Directions for this task: Word for word, copy out the entries below, but not the pictures in them.

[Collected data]
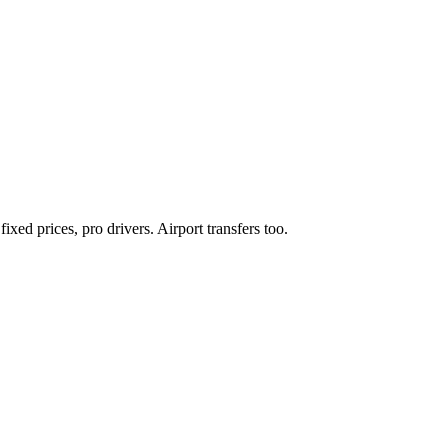
xed prices, pro drivers. Airport transfers too.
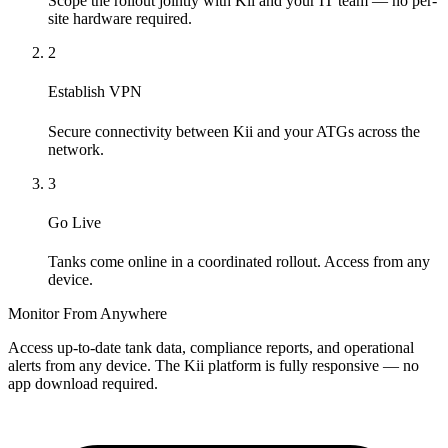
Scope the rollout jointly with Kii and your IT team — no per-
site hardware required.
2
Establish VPN
Secure connectivity between Kii and your ATGs across the
network.
3
Go Live
Tanks come online in a coordinated rollout. Access from any
device.
Monitor From Anywhere
Access up-to-date tank data, compliance reports, and operational
alerts from any device. The Kii platform is fully responsive — no
app download required.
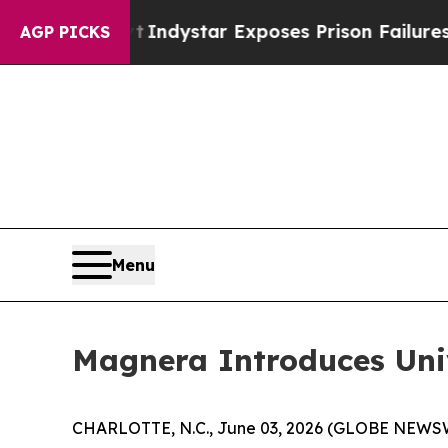
 Govt
Indystar Exposes Prison Failures, Shows u
AGP PICKS
Menu
Magnera Introduces Un
CHARLOTTE, N.C., June 03, 2026 (GLOBE NEWSWIRE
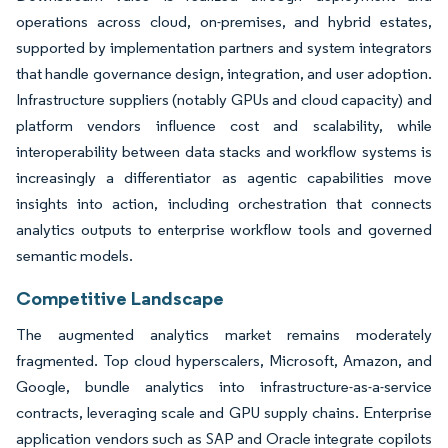
operations across cloud, on-premises, and hybrid estates,
supported by implementation partners and system integrators
that handle governance design, integration, and user adoption.
Infrastructure suppliers (notably GPUs and cloud capacity) and
platform vendors influence cost and scalability, while
interoperability between data stacks and workflow systems is
increasingly a differentiator as agentic capabilities move
insights into action, including orchestration that connects
analytics outputs to enterprise workflow tools and governed
semantic models.
Competitive Landscape
The augmented analytics market remains moderately
fragmented. Top cloud hyperscalers, Microsoft, Amazon, and
Google, bundle analytics into infrastructure-as-a-service
contracts, leveraging scale and GPU supply chains. Enterprise
application vendors such as SAP and Oracle integrate copilots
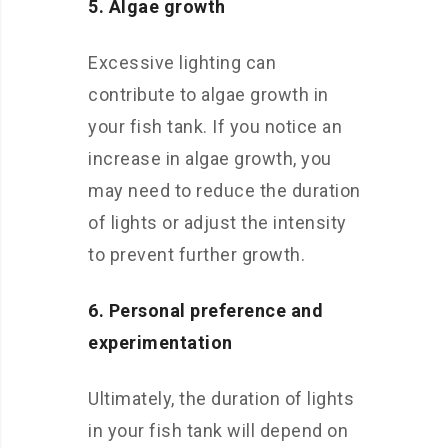
5. Algae growth
Excessive lighting can
contribute to algae growth in
your fish tank. If you notice an
increase in algae growth, you
may need to reduce the duration
of lights or adjust the intensity
to prevent further growth.
6. Personal preference and
experimentation
Ultimately, the duration of lights
in your fish tank will depend on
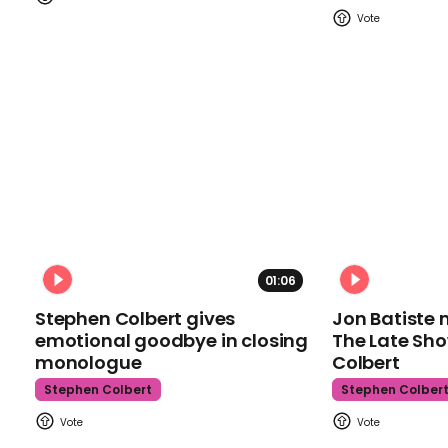
01:06
Stephen Colbert gives
Jon Batiste 
emotional goodbye in closing
The Late Sh
monologue
Colbert
Stephen Colbert
Stephen Colber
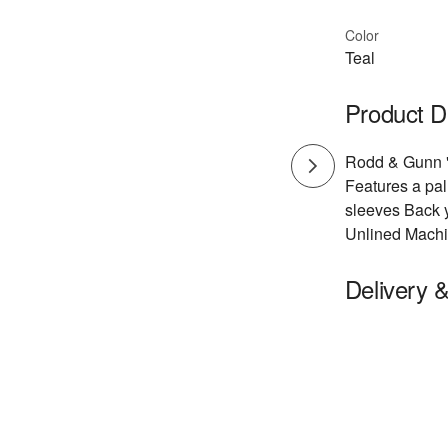
Color
Teal
Product D
Rodd & Gunn "D
Features a pal
sleeves Back y
Unlined Machi
Delivery 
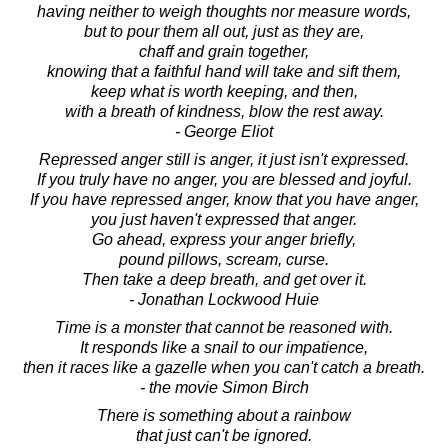
having neither to weigh thoughts nor measure words,
but to pour them all out, just as they are,
chaff and grain together,
knowing that a faithful hand will take and sift them,
keep what is worth keeping, and then,
with a breath of kindness, blow the rest away.
- George Eliot
Repressed anger still is anger, it just isn't expressed.
If you truly have no anger, you are blessed and joyful.
If you have repressed anger, know that you have anger,
you just haven't expressed that anger.
Go ahead, express your anger briefly,
pound pillows, scream, curse.
Then take a deep breath, and get over it.
- Jonathan Lockwood Huie
Time is a monster that cannot be reasoned with.
It responds like a snail to our impatience,
then it races like a gazelle when you can't catch a breath.
- the movie Simon Birch
There is something about a rainbow
that just can't be ignored.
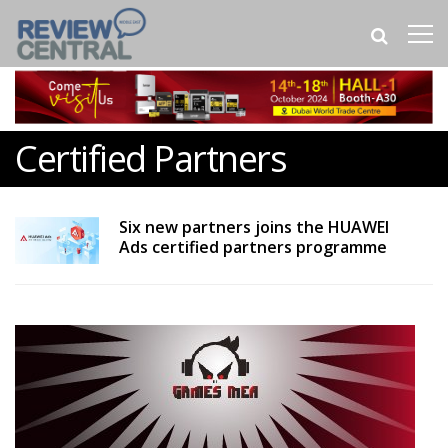
Certified Partners
Six new partners joins the HUAWEI
Ads certified partners programme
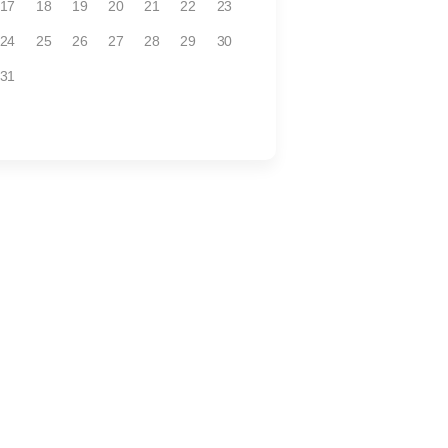
17
18
19
20
21
22
23
24
25
26
27
28
29
30
31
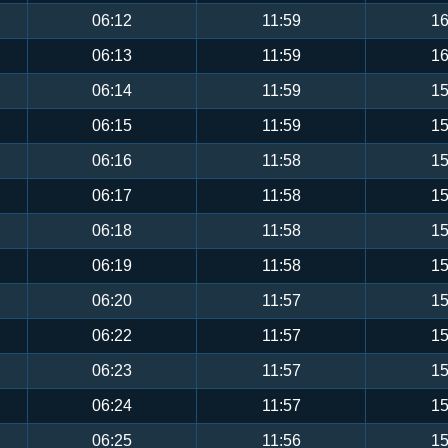
06:12
11:59
16
06:13
11:59
16
06:14
11:59
15
06:15
11:59
15
06:16
11:58
15
06:17
11:58
15
06:18
11:58
15
06:19
11:58
15
06:20
11:57
15
06:22
11:57
15
06:23
11:57
15
06:24
11:57
15
06:25
11:56
15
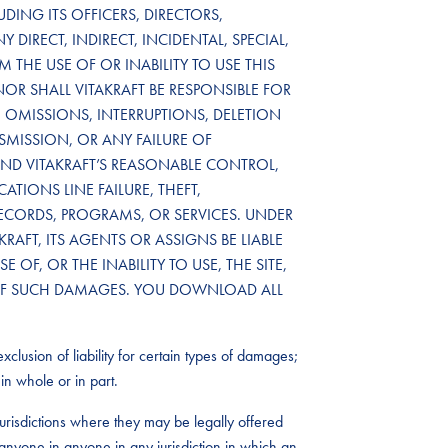
DING ITS OFFICERS, DIRECTORS,
 DIRECT, INDIRECT, INCIDENTAL, SPECIAL,
THE USE OF OR INABILITY TO USE THIS
NOR SHALL VITAKRAFT BE RESPONSIBLE FOR
OMISSIONS, INTERRUPTIONS, DELETION
NSMISSION, OR ANY FAILURE OF
D VITAKRAFT’S REASONABLE CONTROL,
TIONS LINE FAILURE, THEFT,
RECORDS, PROGRAMS, OR SERVICES. UNDER
RAFT, ITS AGENTS OR ASSIGNS BE LIABLE
OF, OR THE INABILITY TO USE, THE SITE,
TY OF SUCH DAMAGES. YOU DOWNLOAD ALL
xclusion of liability for certain types of damages;
in whole or in part.
urisdictions where they may be legally offered
by anyone in anyone in any jurisdiction in which an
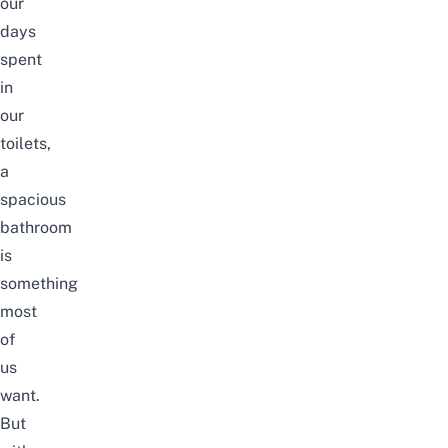
our
days
spent
in
our
toilets,
a
spacious
bathroom
is
something
most
of
us
want.
But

Written response:
xed prices, pro drivers. Airport transfers too.
Scope the rollout jointly with Kii and your IT team — no per-
site hardware required.
2
Establish VPN
Secure connectivity between Kii and your ATGs across the
network.
3
Go Live
Tanks come online in a coordinated rollout. Access from any
device.
Monitor From Anywhere
Access up-to-date tank data, compliance reports, and operational
alerts from any device. The Kii platform is fully responsive — no
app download required.
 Govt
Indystar Exposes Prison Failures, Shows u
AGP PICKS
Menu
Magnera Introduces Un
CHARLOTTE, N.C., June 03, 2026 (GLOBE NEWSWIRE
operations across cloud, on-premises, and hybrid estates,
supported by implementation partners and system integrators
that handle governance design, integration, and user adoption.
Infrastructure suppliers (notably GPUs and cloud capacity) and
platform vendors influence cost and scalability, while
interoperability between data stacks and workflow systems is
increasingly a differentiator as agentic capabilities move
insights into action, including orchestration that connects
analytics outputs to enterprise workflow tools and governed
semantic models.
Competitive Landscape
The augmented analytics market remains moderately
fragmented. Top cloud hyperscalers, Microsoft, Amazon, and
Google, bundle analytics into infrastructure-as-a-service
contracts, leveraging scale and GPU supply chains. Enterprise
application vendors such as SAP and Oracle integrate copilots
5. Algae growth
Excessive lighting can
contribute to algae growth in
your fish tank. If you notice an
increase in algae growth, you
may need to reduce the duration
of lights or adjust the intensity
to prevent further growth.
6. Personal preference and
experimentation
Ultimately, the duration of lights
in your fish tank will depend on
01:06
Stephen Colbert gives
Jon Batiste 
emotional goodbye in closing
The Late Sh
monologue
Colbert
Stephen Colbert
Stephen Colber
Color
Teal
Product D
Rodd & Gunn "D
Features a pal
sleeves Back y
Unlined Machi
Delivery 
having neither to weigh thoughts nor measure words,
but to pour them all out, just as they are,
chaff and grain together,
knowing that a faithful hand will take and sift them,
keep what is worth keeping, and then,
with a breath of kindness, blow the rest away.
- George Eliot
Repressed anger still is anger, it just isn't expressed.
If you truly have no anger, you are blessed and joyful.
If you have repressed anger, know that you have anger,
you just haven't expressed that anger.
Go ahead, express your anger briefly,
pound pillows, scream, curse.
Then take a deep breath, and get over it.
- Jonathan Lockwood Huie
Time is a monster that cannot be reasoned with.
It responds like a snail to our impatience,
then it races like a gazelle when you can't catch a breath.
- the movie Simon Birch
There is something about a rainbow
that just can't be ignored.
Certified Partners
Six new partners joins the HUAWEI
Ads certified partners programme
17
18
19
20
21
22
23
24
25
26
27
28
29
30
31
06:12
11:59
16
06:13
11:59
16
06:14
11:59
15
06:15
11:59
15
06:16
11:58
15
06:17
11:58
15
06:18
11:58
15
06:19
11:58
15
06:20
11:57
15
06:22
11:57
15
06:23
11:57
15
06:24
11:57
15
06:25
11:56
15
DING ITS OFFICERS, DIRECTORS,
 DIRECT, INDIRECT, INCIDENTAL, SPECIAL,
THE USE OF OR INABILITY TO USE THIS
NOR SHALL VITAKRAFT BE RESPONSIBLE FOR
OMISSIONS, INTERRUPTIONS, DELETION
NSMISSION, OR ANY FAILURE OF
D VITAKRAFT’S REASONABLE CONTROL,
TIONS LINE FAILURE, THEFT,
RECORDS, PROGRAMS, OR SERVICES. UNDER
RAFT, ITS AGENTS OR ASSIGNS BE LIABLE
OF, OR THE INABILITY TO USE, THE SITE,
TY OF SUCH DAMAGES. YOU DOWNLOAD ALL
xclusion of liability for certain types of damages;
in whole or in part.
urisdictions where they may be legally offered
by anyone in anyone in any jurisdiction in which an
our
days
spent
in
our
toilets,
a
spacious
bathroom
is
something
most
of
us
want.
But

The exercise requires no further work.